A recent article published by The Sunday Times reports about thousands of investors who “could lose out to venture capitalists if the firm, they had invested in, is sold.”
Referring to a company who raised £7.3 million from 5,614 investors on the crowdfunding platform Crowdcube, the journalist points out that venture capital funds “will receive their investments back on preferential terms to the “crowd” if the crowdfunded company is sold below a certain price.”
The platform replied that “All investors will be made fully aware of the terms relating to the additional institutional investment before any money has been taken.” Fair enough as it is not our job to interfere with the process in place.
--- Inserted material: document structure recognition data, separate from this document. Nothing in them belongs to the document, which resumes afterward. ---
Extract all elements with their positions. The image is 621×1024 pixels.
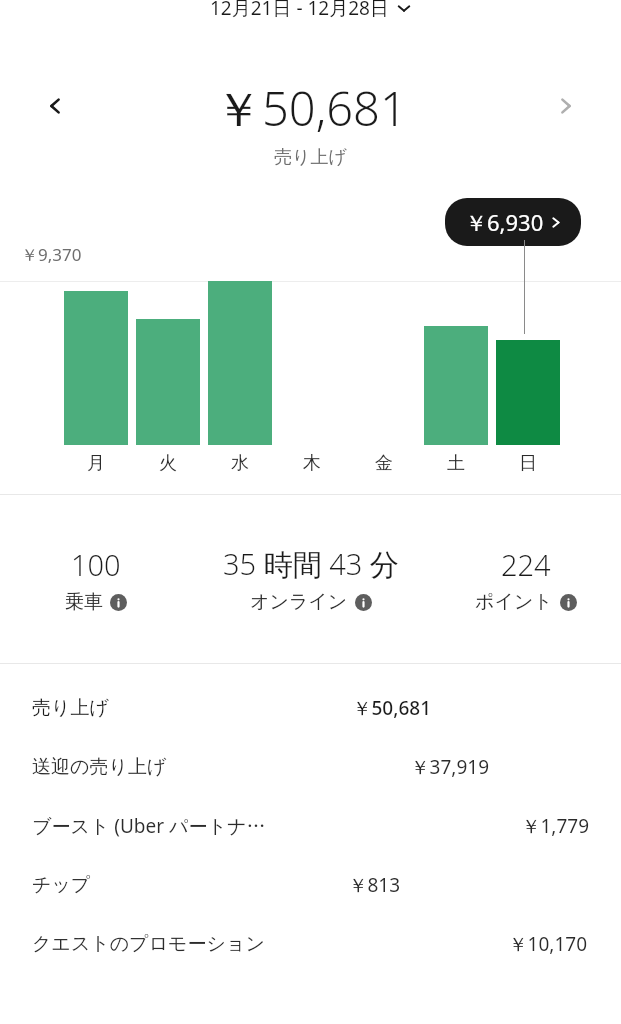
button[interactable]: Previous week: [33, 84, 77, 128]
staticText: 売り上げ: [32, 696, 109, 720]
button[interactable]: クエストのプロモーション: [0, 914, 621, 973]
staticText: ￥813: [348, 872, 400, 898]
staticText: 売り上げ: [274, 146, 347, 169]
button[interactable]: 売り上げ: [0, 678, 621, 737]
staticText: 日: [519, 452, 537, 475]
staticText: クエストのプロモーション: [32, 932, 265, 956]
button[interactable]: 224: [430, 545, 621, 614]
button[interactable]: ブースト (Uber パートナー プロモーショ…: [0, 796, 621, 855]
button[interactable]: チップ: [0, 855, 621, 914]
staticText: ￥1,779: [521, 813, 589, 839]
staticText: 35 時間 43 分: [223, 544, 399, 584]
staticText: ￥10,170: [508, 931, 587, 957]
staticText: 12月21日 - 12月28日: [210, 0, 389, 21]
staticText: 金: [375, 452, 393, 475]
staticText: 224: [501, 545, 551, 584]
button[interactable]: 35 時間 43 分: [191, 544, 430, 614]
staticText: ￥50,681: [352, 695, 431, 721]
staticText: ￥37,919: [410, 754, 489, 780]
staticText: 100: [71, 545, 121, 584]
staticText: 木: [303, 452, 321, 475]
staticText: ￥50,681: [215, 76, 407, 140]
staticText: チップ: [32, 873, 91, 897]
button[interactable]: 100: [0, 545, 191, 614]
staticText: 水: [231, 452, 249, 475]
button[interactable]: Next week: [544, 84, 588, 128]
staticText: 乗車: [65, 590, 103, 614]
staticText: 送迎の売り上げ: [32, 755, 167, 779]
staticText: オンライン: [250, 590, 348, 614]
button[interactable]: ￥6,930: [445, 198, 581, 246]
staticText: ￥9,370: [21, 243, 82, 266]
button[interactable]: 12月21日 - 12月28日: [184, 0, 437, 30]
staticText: ￥6,930: [465, 207, 544, 237]
button[interactable]: 送迎の売り上げ: [0, 737, 621, 796]
staticText: 土: [447, 452, 465, 475]
staticText: 月: [87, 452, 105, 475]
staticText: 火: [159, 452, 177, 475]
staticText: ブースト (Uber パートナー プロモーショ…: [32, 813, 272, 839]
staticText: ポイント: [475, 590, 553, 614]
What we want to do here is giving our two cents to nurture the debate by raising the following question: what’s the point of not providing non-professional investors with the same level of protection given to professional ones?
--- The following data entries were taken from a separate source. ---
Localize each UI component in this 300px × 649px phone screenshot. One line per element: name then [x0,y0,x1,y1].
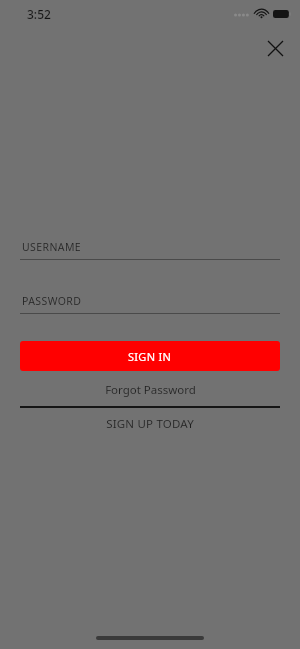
button[interactable]: SIGN UP TODAY [20,414,280,434]
staticText: PASSWORD [22,294,82,308]
button[interactable]: USERNAME [20,240,280,260]
button[interactable]: PASSWORD [20,294,280,314]
staticText: 3:52 [27,6,51,22]
button[interactable]: Close [260,33,290,63]
button[interactable]: Forgot Password [20,380,280,400]
staticText: Forgot Password [105,382,196,398]
staticText: USERNAME [22,240,82,254]
button[interactable]: SIGN IN [20,341,280,371]
staticText: SIGN UP TODAY [106,416,194,432]
staticText: SIGN IN [128,349,172,364]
Crowdfunding has proved to democratize access to finance, allowing society to build a way out from the 2008 economic turmoil through entrepreneurship.
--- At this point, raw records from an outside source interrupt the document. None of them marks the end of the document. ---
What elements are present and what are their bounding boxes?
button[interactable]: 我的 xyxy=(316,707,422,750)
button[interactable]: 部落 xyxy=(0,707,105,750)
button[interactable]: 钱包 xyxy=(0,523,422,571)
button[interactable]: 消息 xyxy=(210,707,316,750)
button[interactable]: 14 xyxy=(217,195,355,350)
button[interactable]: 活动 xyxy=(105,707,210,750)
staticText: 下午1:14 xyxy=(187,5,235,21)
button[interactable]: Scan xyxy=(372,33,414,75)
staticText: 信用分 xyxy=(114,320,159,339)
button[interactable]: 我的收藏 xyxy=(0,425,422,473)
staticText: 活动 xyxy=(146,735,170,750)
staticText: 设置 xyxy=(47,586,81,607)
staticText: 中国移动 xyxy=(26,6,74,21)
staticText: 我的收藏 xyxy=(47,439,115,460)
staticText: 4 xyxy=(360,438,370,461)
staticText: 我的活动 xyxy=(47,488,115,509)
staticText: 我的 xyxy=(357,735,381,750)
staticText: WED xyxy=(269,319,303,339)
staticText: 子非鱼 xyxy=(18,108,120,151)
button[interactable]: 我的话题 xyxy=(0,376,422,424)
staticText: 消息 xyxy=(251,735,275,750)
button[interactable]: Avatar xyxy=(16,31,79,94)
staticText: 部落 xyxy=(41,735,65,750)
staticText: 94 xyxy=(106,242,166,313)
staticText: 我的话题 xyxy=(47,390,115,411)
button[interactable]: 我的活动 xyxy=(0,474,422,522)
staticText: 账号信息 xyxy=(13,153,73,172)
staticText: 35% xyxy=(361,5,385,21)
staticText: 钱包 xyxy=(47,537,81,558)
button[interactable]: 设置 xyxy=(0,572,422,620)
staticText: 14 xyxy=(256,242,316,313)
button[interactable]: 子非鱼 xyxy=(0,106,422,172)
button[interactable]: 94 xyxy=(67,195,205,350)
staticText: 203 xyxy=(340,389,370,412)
However, in reading the piece it seems that finance is making money by serving itself. In other words, have we already forgotten that bankers have been one of the main triggers of the global recession we live into by exploiting “the financially unsophisticated,” to quote Stiglitz?
Indeed, crowdfunding main promise is the one of a collective process of value creation and appropriation which cannot rely on rent-seeking from the few at the expenses of the many. Also because satisfied non-professional investors returning to a platform are the ones who allow the whole industry to thrive. So think crowd, look twice.